-- TASK --
Quote the entries word for word. Omit the pictures.

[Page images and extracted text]
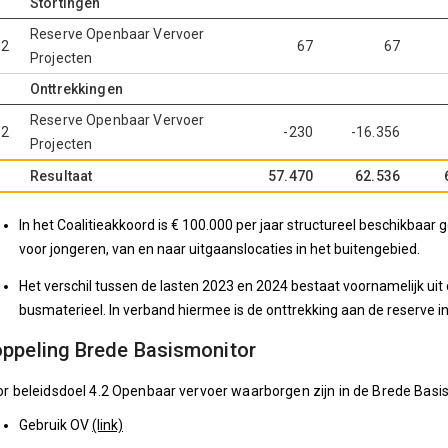
Stortingen
Reserve Openbaar Vervoer
.2
67
67
Projecten
Onttrekkingen
Reserve Openbaar Vervoer
.2
-230
-16.356
Projecten
Resultaat
57.470
62.536
In het Coalitieakkoord is € 100.000 per jaar structureel beschikbaa
voor jongeren, van en naar uitgaanslocaties in het buitengebied.
Het verschil tussen de lasten 2023 en 2024 bestaat voornamelijk uit
busmaterieel. In verband hiermee is de onttrekking aan de reserve 
ppeling Brede Basismonitor
r beleidsdoel 4.2 Openbaar vervoer waarborgen zijn in de Brede Bas
Gebruik OV
(link)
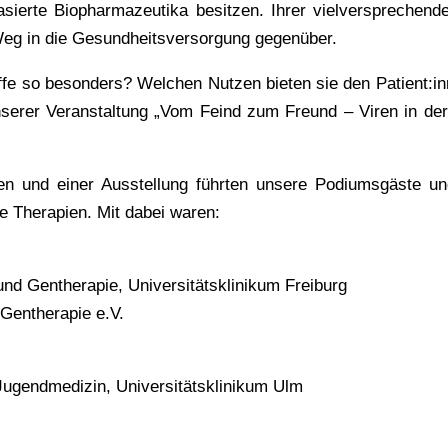
basierte Biopharmazeutika besitzen. Ihrer vielverspreche
eg in die Gesundheitsversorgung gegenüber.
fe so besonders? Welchen Nutzen bieten sie den Patient:in
nserer Veranstaltung „Vom Feind zum Freund – Viren in der
en und einer Ausstellung führten unsere Podiumsgäste und
e Therapien. Mit dabei waren:
 und Gentherapie, Universitätsklinikum Freiburg
 Gentherapie e.V.
d Jugendmedizin, Universitätsklinikum Ulm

-- REPLY TO THE EXERCISE --
Stortingen
Reserve Openbaar Vervoer
.2
67
67
Projecten
Onttrekkingen
Reserve Openbaar Vervoer
.2
-230
-16.356
Projecten
Resultaat
57.470
62.536
In het Coalitieakkoord is € 100.000 per jaar structureel beschikbaa
voor jongeren, van en naar uitgaanslocaties in het buitengebied.
Het verschil tussen de lasten 2023 en 2024 bestaat voornamelijk uit
busmaterieel. In verband hiermee is de onttrekking aan de reserve 
ppeling Brede Basismonitor
r beleidsdoel 4.2 Openbaar vervoer waarborgen zijn in de Brede Bas
Gebruik OV
(link)
basierte Biopharmazeutika besitzen. Ihrer vielverspreche
eg in die Gesundheitsversorgung gegenüber.
fe so besonders? Welchen Nutzen bieten sie den Patient:in
nserer Veranstaltung „Vom Feind zum Freund – Viren in der
en und einer Ausstellung führten unsere Podiumsgäste und
e Therapien. Mit dabei waren:
 und Gentherapie, Universitätsklinikum Freiburg
 Gentherapie e.V.
d Jugendmedizin, Universitätsklinikum Ulm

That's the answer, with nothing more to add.